Look carefully at the next pair of black-and-white postcards. Can you tell which one is the real photo postcard (RPP), Moose River or Veteran’s [sic] Monuments? (I presume more than one veteran is being honored here.)
Moose River is the RPP. Your clue is the graininess in the closeup. I’ll post a better image of the monument here especially for Gerry, though, because I know how she is about veterans.
Here are some more soldiers, all lined up at Fort Sheridan, Illinois (going by the postmark).
“Dear Sis,” the writer has scrawled in pencil, “A picture of me, I marked it to be sure you could find me. Love Jim.” This card was postmarked (October 22, 1945) but mailed without a stamp, with the word “free” written over the “Place Stamp Here” box, a privilege of the military. I’ll show a closeup so you can see Jim a little better.

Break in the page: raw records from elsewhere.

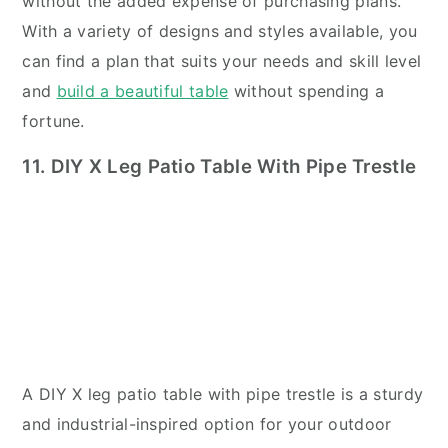
without the added expense of purchasing plans.
With a variety of designs and styles available, you
can find a plan that suits your needs and skill level
and
build a beautiful table
without spending a
fortune.
11. DIY X Leg Patio Table With Pipe Trestle
A DIY X leg patio table with pipe trestle is a sturdy
and industrial-inspired option for your outdoor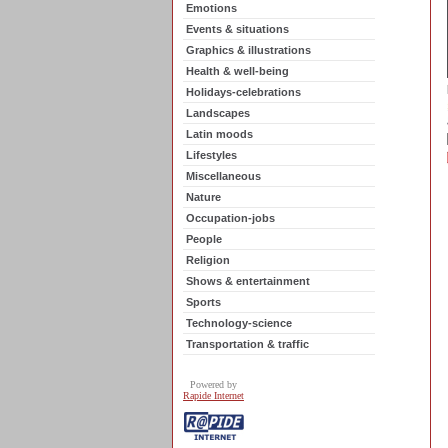
Emotions
Events & situations
Graphics & illustrations
Health & well-being
Holidays-celebrations
Landscapes
Latin moods
Lifestyles
Miscellaneous
Nature
Occupation-jobs
People
Religion
Shows & entertainment
Sports
Technology-science
Transportation & traffic
Powered by
Rapide Internet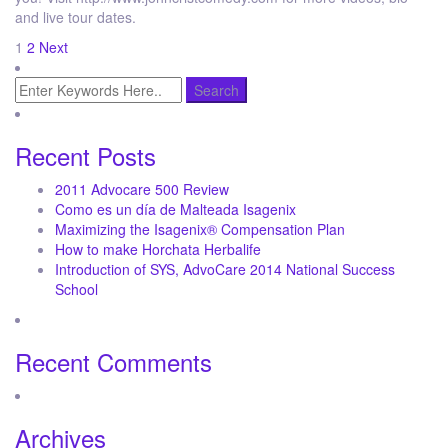
and live tour dates.
Posts
1
2
Next
pagination
Recent Posts
2011 Advocare 500 Review
Como es un día de Malteada Isagenix
Maximizing the Isagenix® Compensation Plan
How to make Horchata Herbalife
Introduction of SYS, AdvoCare 2014 National Success
School
Recent Comments
Archives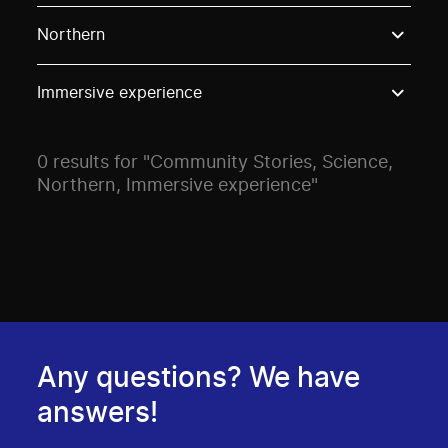
Use these options to filter projects by topic, stream o
Northern
Immersive experience
0 results for "Community Stories, Science,
Northern, Immersive experience"
Any questions? We have
answers!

Doesn't he have a nice smile? His sister lived on Barlow Street in Traverse City.
I love this RPP from the Pioneer Village at Salem, Massachusetts, showing “Dug Outs, Saw Pit, and English Wigwams.” (English wigwams?) The bottom corner of the card is the second clue that this is an authentic RPP. Then on the back are the words “ACTUAL PHOTOGRAPH.”
Can you tell the difference between the next two? Look closely.
The sepia-tone view of the Virginia gorge is the RPP, printed on Kodak paper, as the back of the card indicates, while the Nova Scotia lighthouse with sailboat (Amy-Lynn! A card from Nova Scotia!) is printed from a photograph but is not itself an actual photograph.
A certain Miss Litchfield received many postcards from friends. One from Nova Scotia bears a 2-cent Canadian stamp and reads, “Hi Doris, I bet you were surprised to find me gone. Well here I am up in Parrsboro. I still have about two hundred and twenty-five miles to go. Glenda.”
Another friend mails Miss Litchfield a card in 1942 with a one-cent stamp showing the Statue of Liberty with the words “INDUSTRY AGRICULTURE FOR DEFENSE.” The writer was enjoying a vacation from serious matters, however: “Here I am enjoying fresh air, ocean bathing and lobster my favorite sea food. This afternoon I took a sun bath and now I am burning up!”
Maine has always been a popular vacation destination. Many of the postcards from Maine almost look like places in Michigan. Here’s a colorful one:
I find the back of this card interesting, too. Like the one from the publisher, this one has an advertising message. “GOOD FISHING” is to be had in Maine, and back in the days of penny postcards you could rent a family kitchenette on Lake Maranacook for only $20 a week from Mr. Charles Brown.
Now here’s the POSTCARD CHALLENGE. Of the three cards below, all RPPs, can you tell which one was developed on Devolite Peerless rather than Kodak Paper? Be the first with the right answer, and you win the card.
How’s that letter-writing commitment going, by the way? Does it seem like a long way to Memorial Day? If you’re having a particularly busy week, it wouldn’t be cheating to send a couple of postcards in place of a single letter. The cost of postcard stamps has risen over the years, but it’s still a bargain. The current polar bear stamps make me think of Grand Marais, Michigan. Go, Polar Bears!
And now, let’s hear it for the fast-approaching vernal equinox and the end of winter! Birds were singing in our farmyard at dawn. That's a sure sign.